Schmerz war der alte Meister, der die
vergilbte Haut gezeichnet hatte.
Die Frisur des Toten war
irgendwie seltsam – ähnlich wie er sie
im Leben getragen hatte, aber eben doch
nicht exakt so …. Der Bestatter hatte
die kaum ergrauten Haare gekämmt.
Als die Mutter an den Sarg herantrat &
das Gesicht berührte, das vom Krebs
leergefressen worden war, wurde
das Grauen für mich
unerträglich.
Und sie schaute zu mir herüber & fragte:
»Willst Du nicht näher kommen & Dich
verabschieden?«
Als ich den Kopf schüttelte, tropften noch mehr
Tränen & Rotz auf den Boden.
»Wir müssen gehen«, sagte meine Mutter
zu dem Bestatter. Der Bestatter war
der Vater eines Schulfreundes.
Sie nahmen mich zwischen sich, hielten mich
unter den Armen, da ich
kaum laufen konnte.
Und sie brachten mich zum Auto.
»Das war ein Fehler gewesen«, sagte sie.

Zuhause
ging ich in mein Zimmer.
Das Bild des Toten.
Das Bild des Toten.
Das Bild des Toten.
Überall.
Ich schaltete den kleinen Schwarzweiß-
fernseher ein, den der Tote mir
knapp 1 Jahr zuvor
zu Weihnachten geschenkt hatte.
Es lief eine Spielshow, die
ich immer gerne sah.
Alle Beteiligten hatten
das Gesicht des Toten ….
Aber der Showmaster hatte auch
die Statur des Toten.

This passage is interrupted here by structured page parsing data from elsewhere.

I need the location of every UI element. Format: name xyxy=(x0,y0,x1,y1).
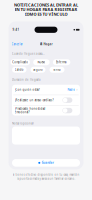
staticText: Tenso xyxy=(53,68,61,72)
staticText: Cuando llegues a casa... xyxy=(12,52,45,56)
button[interactable]: Calido xyxy=(12,67,26,73)
staticText: ¿Con quién estás? xyxy=(15,88,40,92)
button[interactable]: Nuevo xyxy=(33,59,50,65)
staticText: Nuevo xyxy=(37,60,45,64)
staticText: la puerta cerrada y avisa a un familiar … xyxy=(16,177,76,180)
staticText: COMO ES TU VÍNCULO xyxy=(24,12,68,17)
staticText: Mi Hogar xyxy=(40,42,52,46)
button[interactable]: Enfermo xyxy=(53,59,70,65)
staticText: Cancelar xyxy=(12,42,22,46)
staticText: ¿Realizaste un atraso cardíaco? xyxy=(15,98,54,102)
staticText: Guardar xyxy=(42,161,54,165)
staticText: emocional? xyxy=(15,110,30,114)
staticText: › xyxy=(75,88,77,92)
staticText: Nadie xyxy=(67,88,75,92)
button[interactable]: ¿Practicaste honestidad xyxy=(12,106,80,116)
button[interactable]: ¿Con quién estás? xyxy=(12,85,80,95)
button[interactable]: Guardar xyxy=(12,159,80,167)
staticText: Seguro xyxy=(33,68,43,72)
button[interactable]: Seguro xyxy=(30,67,46,73)
staticText: Calido xyxy=(15,68,24,72)
staticText: 9:41 xyxy=(12,28,20,32)
button[interactable]: Complicado xyxy=(10,59,30,65)
staticText: Notas (opcional) xyxy=(12,122,34,125)
staticText: Complicado xyxy=(12,60,28,64)
button[interactable]: Tenso xyxy=(50,67,64,73)
button[interactable]: Cancelar xyxy=(12,42,22,46)
button[interactable]: ¿Realizaste un atraso cardíaco? xyxy=(12,95,80,105)
staticText: NOTIFICACIONES AL ENTRAR AL xyxy=(14,2,78,8)
staticText: Si tienes efectivo disponible en tu casa… xyxy=(12,173,80,176)
staticText: Enfermo xyxy=(56,60,67,64)
staticText: Duración de llegada xyxy=(12,78,40,82)
staticText: ¿Practicaste honestidad xyxy=(15,107,46,110)
staticText: EN TU HOGAR PARA REGISTRAR xyxy=(14,7,78,12)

Und
seine Frisur sah exakt so aus wie
die Frisur, die ich kurz zuvor gesehen hatte;
sie war
wie von einem Bestatter kreiert ….
Der Showmaster war
das Erschreckendste von all diesen
kleinen, schwarzweißen Wesen.

Und ich verstand nicht,
was sie sagten.
Und ich begriff nicht,
was sie taten.

Und die Träume, die folgten, waren
widerwärtig.

Und die Zeit, die folgte, ließ
das Bild des Toten
verblassen.

13 Jahre später
erhielt der Showmaster
einen Preis.
Er hielt eine Dankesrede.
Sein Gesicht
war leergefressen vom Krebs,
der Hemdkragen zu weit
für seinen Hals.
Schmerz war der alte Meister, der
unter der Schminke
sein Gesicht gezeichnet hatte.
Sein kaum ergrautes Haar
(im Farbfernseher)
schien mir ein wenig anders als sonst
gekämmt worden zu sein – –
aber ich mochte mich irren.

Kurz darauf
war der Showmaster tot.

Ich
schaute immer weniger
Fernsehen.

Der Bestatter hatte
meinen Vater fotografiert;
es war der Wunsch meiner Mutter gewesen.
Die Fotos tat sie in einen
altertümlichen Stahlsafe im Keller, den
mein Vater noch selber gekauft hatte.
Niemals wurden diese Fotos
betrachtet …..

Der Stahlsafe –
es gibt ihn noch.
Er steht noch immer in einem Keller.
Immer noch liegen die Fotos darin.
Noch immer
unbetrachtet ….

Manchmal
in durchzechten Nächten, wenn
die Musik
sehr laut ist,
zieht es mich in den Keller
wie an den Rand eines Abgrundes.
Schon als Kind glaubte ich oft,
in die Tiefe springen zu müssen ….
Doch etwas anderes in mir
hielt mich jedes Mal
zurück.
Und auch jetzt noch
ist es so.
Der Safe bleibt verschlossen;
die Fotos unbetrachtet

bis
(vielleicht)
kurz vor
dem
end-
gültigen
Sprung.


Die zerkratzte Rückenlehne

Irgendwann ist dann nur noch
die Rückenlehne
zerkratzt

Die Rückenlehne
des Sessels
auf dem man
fast bewegungslos
sitzt

Katzen
die längst verstorben sind
haben
ihre Krallen daran
geschärft

Und man
erinnert sich

Es gab mal eine Zeit
da war
der eigene Rücken
zerkratzt

Zerkratzt
von
Leidenschaft

die scharf war

Zerkratzt
von der
Leidenschaft

verschwundener
oder
verstorbener Frauen


Die Lieblingsbücher meiner Jugend

Ich widerstehe
dem Drang,
die Lieblingsbücher meiner Jugend
wiederzulesen.

Denn ich kenne
meine Erinnerung &
ihre Kraft.

Und ich weiß,
was die Zeit
anrichtet.

Ich möchte sterben
mit Illusionen,
die nicht
zerstört wurden.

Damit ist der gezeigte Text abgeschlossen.